Y el abuelo que podía ser como yo, acabó con el consabido “colorín colorado”, este cuento se ha acabado.
—¿Qué? ¿Te ha gustado Lucía?” —le preguntó el abuelo Cleto a su nieta—. No olvides que me has prometido hacer lo que decía el cuento. A ver si lo cumples.”
—“Bueno, contestó la niña, pero eso ya me lo sabía yo. Lo que pasa es que es muy difícil hacerlo. Pero te prometo que lo intentaré, abuelo.”
—“Está bien, con esa promesa me conformo de momento.
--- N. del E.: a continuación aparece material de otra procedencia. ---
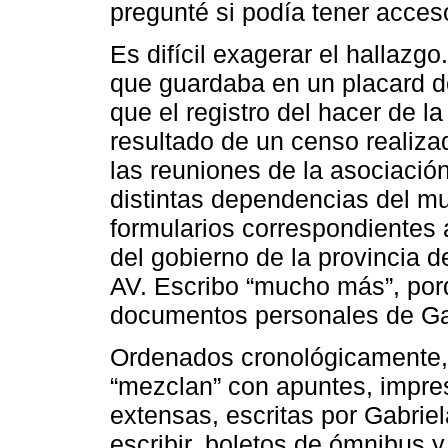
pregunté si podía tener acceso
Es difícil exagerar el hallazg
que guardaba en un placard d
que el registro del hacer de l
resultado de un censo realizad
las reuniones de la asociació
distintas dependencias del mun
formularios correspondientes 
del gobierno de la provincia d
AV. Escribo “mucho más”, por
documentos personales de Ga
Ordenados cronológicamente,
“mezclan” con apuntes, impre
extensas, escritas por Gabri
escribir, boletos de ómnibus y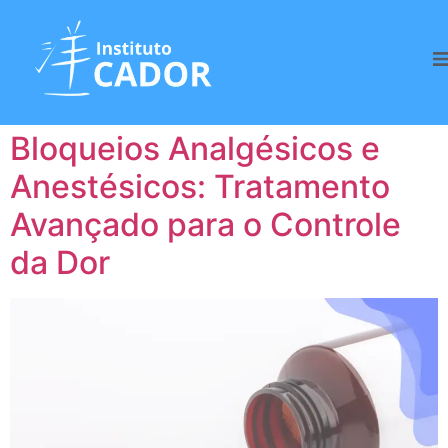
Tag:
Bloqueios
analgésicos
Bloqueios Analgésicos e
Anestésicos: Tratamento
Avançado para o Controle
da Dor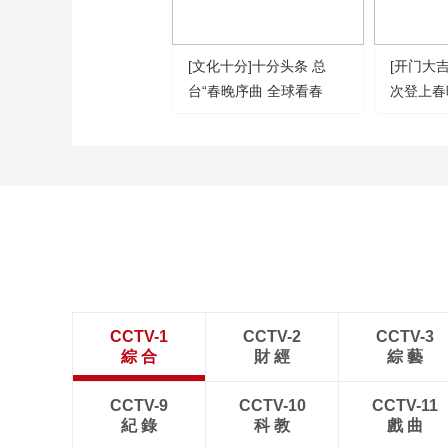
[文化十分]十分头条 总
[开门大
台“春晚序曲 全球看春
次登上春
晚”活动在美国启动
觉！
CCTV-1
CCTV-2
CCTV-3
綜 合
財 經
綜 藝
CCTV-9
CCTV-10
CCTV-11
紀 錄
科 教
戲 曲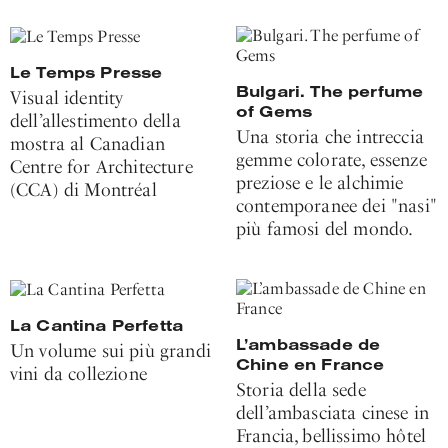
Le Temps Presse
Bulgari. The perfume
Visual identity
of Gems
dell’allestimento della
Una storia che intreccia
mostra al Canadian
gemme colorate, essenze
Centre for Architecture
preziose e le alchimie
(CCA) di Montréal
contemporanee dei "nasi"
più famosi del mondo.
La Cantina Perfetta
L’ambassade de
Un volume sui più grandi
Chine en France
vini da collezione
Storia della sede
dell’ambasciata cinese in
Francia, bellissimo hôtel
A ver si conseguimos entre los dos, que tu mamá no me vuelva a decir que eres una desobediente y malcriada… Y como ya es tarde, me voy hasta dentro de unos días que volveré a veros. Un beso.”
—“Adiós, abuelo” —le dijo la niña dándole un beso que al abuelo Cleto le supo a gloria.

A los pocos días al abuelo Cleto le llamó su hija por teléfono para decirle: “Pero papá: ¿Qué es lo que la dijiste a Lucía el otro día? Está totalmente cambiada.”
—“¿Para bien o para mal?” —le contesta el abuelo.
—“Para bien, desde luego. Yo no podía creerlo. Escucha. El otro día le llamó Merceditas para que bajase a jugar como hacía siempre, y Lucía le contestó con la mayor naturalidad: “Lo siento, ahora no puedo. Estoy trabajando. Cuando termine, si me dan permiso ya bajaré.” ¿Qué te parece? Y ahora, nada más venir del colegio se va a su cuarto diciendo: “me voy a trabajar”. ¡Increíble!.”
—“Eso es estupendo, hija. Le dices de mi parte que el trabajo no es ningún cuento, y que mañana os iré a ver y a ella le llevaré un regalo.”
Cuando se vieron la nieta y el abuelo se abrazaron fuertemente, mientras la niña le decía: “Tenías razón, abuelo, el trabajo no es ningún cuento, pero gracias al cuento del trabajo he descubierto muchas cosas, y me gustan. Y además, tengo intrigadas a mis amigas, pues no comprenden nada cuando les digo que tengo que trabajar. Es una gozada. Gracias abuelo”.
Y desde entonces, Lucía se volvió mucho más estudiosa y obediente gracias al trabajo.